Just moments after three bullets shattered a window next to him on his Sri Lankan cricket team's bus in Lahore, Australian coach Trevor Bayliss was on the phone to his wife Julie in Sydney.
He was shaken but not hurt, he assured her, as she completed her school run in western Sydney.
"He is fine but he did have three bullet holes in the window next to him so it was not his time ... thank goodness!" Julie Bayliss said after receiving the call from her husband just minutes after today's attack.
"He was pretty shaken.
"There were only seven or eight of them that got away with no wounds at all.
"There was a fair bit of shrapnel around but he is fine.
"You try not to think about these things and then they happen."
The terrorist attacks on the Sri Lankan cricket team's bus made an immediate impact in Australia.
Up to 12 masked gunmen attacked the team's convoy en route to the Gaddafi stadium for the second Test against Pakistan, killing at least eight people and wounding seven team members.
They opened fire on the bus, using rockets, hand grenades and automatic weapons, triggering a 25-minute gunbattle with security forces.
Mrs Bayliss said the father of two had told her a few details about his terrifying experience.
"There were a couple of bomb blasts before they actually shot the tyres out on the bus and that is when all the players and everyone in the bus hit the floor of the bus," she said.
"Then there was the gunfire through the bus, through the windows and the side of the bus."
Australian umpires Steve Davis and Simon Taufel were also in the convoy but were understood to have not suffered any injuries in the attacks.
Sri Lanka's Sports Minister Gamini Lokuge said assistant coach, Englishman Paul Farbrace, and star batsman Thilan Samaraweera were kept in hospital although their injuries were not believed to be life-threatening.

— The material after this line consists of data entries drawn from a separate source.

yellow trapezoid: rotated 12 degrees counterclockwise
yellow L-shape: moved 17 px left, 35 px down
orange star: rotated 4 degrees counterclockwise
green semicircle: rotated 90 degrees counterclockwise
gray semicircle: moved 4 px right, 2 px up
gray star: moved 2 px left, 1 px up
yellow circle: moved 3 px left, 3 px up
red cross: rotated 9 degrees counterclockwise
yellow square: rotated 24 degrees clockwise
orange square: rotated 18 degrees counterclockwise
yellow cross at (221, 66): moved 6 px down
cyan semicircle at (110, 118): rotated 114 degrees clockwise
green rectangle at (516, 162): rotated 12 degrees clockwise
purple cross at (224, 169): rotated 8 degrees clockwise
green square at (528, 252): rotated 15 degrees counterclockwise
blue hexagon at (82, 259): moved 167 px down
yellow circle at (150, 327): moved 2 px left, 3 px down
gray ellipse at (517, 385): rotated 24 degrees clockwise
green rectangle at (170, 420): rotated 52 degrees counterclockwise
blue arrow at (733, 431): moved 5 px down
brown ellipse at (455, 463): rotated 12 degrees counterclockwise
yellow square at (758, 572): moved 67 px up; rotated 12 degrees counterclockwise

He said captain Mahela Jayawardene, Kumar Sangakkara, Tharanga Paranavithana and Ajantha Mendis suffered minor injuries before Sri Lanka cancelled the rest of the tour.
The attacks have reinforced Pakistan's international status as a pariah state and all but buried any chance of sporting team's touring the troubled nation for some time.
The Australian cricket team hasn't toured Pakistan for more than a decade because of security concerns and that stance has drawn them criticism in the past.
Cricket Australia said Australia's limited-overs series against Pakistan in Dubai and Abu Dhabi starting next month was still on for the moment.